-------- Records for this exercise

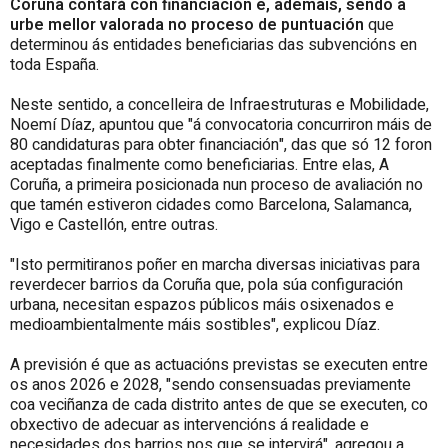
Coruña contará con financiación e, ademais, sendo a
urbe mellor valorada no proceso de puntuación
que
determinou ás entidades beneficiarias das subvencións en
toda España.
Neste sentido, a concelleira de Infraestruturas e Mobilidade,
Noemí Díaz, apuntou que "á convocatoria concurriron máis de
80 candidaturas para obter financiación", das que só 12 foron
aceptadas finalmente como beneficiarias. Entre elas, A
Coruña, a primeira posicionada nun proceso de avaliación no
que tamén estiveron cidades como Barcelona, Salamanca,
Vigo e Castellón, entre outras.
"Isto permitiranos poñer en marcha diversas iniciativas para
reverdecer barrios da Coruña que, pola súa configuración
urbana, necesitan espazos públicos máis osixenados e
medioambientalmente máis sostibles", explicou Díaz.
A previsión é que as actuacións previstas se executen entre
os anos 2026 e 2028, "sendo consensuadas previamente
coa veciñanza de cada distrito antes de que se executen, co
obxectivo de adecuar as intervencións á realidade e
necesidades dos barrios nos que se intervirá", agregou a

----------------

* **Task statement**
Nothing but the lines from the one with "aceptadas finalmente como" to the last line of the data should appear in the answer, each exactly as it stands.

* **Answer**
aceptadas finalmente como beneficiarias. Entre elas, A
Coruña, a primeira posicionada nun proceso de avaliación no
que tamén estiveron cidades como Barcelona, Salamanca,
Vigo e Castellón, entre outras.
"Isto permitiranos poñer en marcha diversas iniciativas para
reverdecer barrios da Coruña que, pola súa configuración
urbana, necesitan espazos públicos máis osixenados e
medioambientalmente máis sostibles", explicou Díaz.
A previsión é que as actuacións previstas se executen entre
os anos 2026 e 2028, "sendo consensuadas previamente
coa veciñanza de cada distrito antes de que se executen, co
obxectivo de adecuar as intervencións á realidade e
necesidades dos barrios nos que se intervirá", agregou a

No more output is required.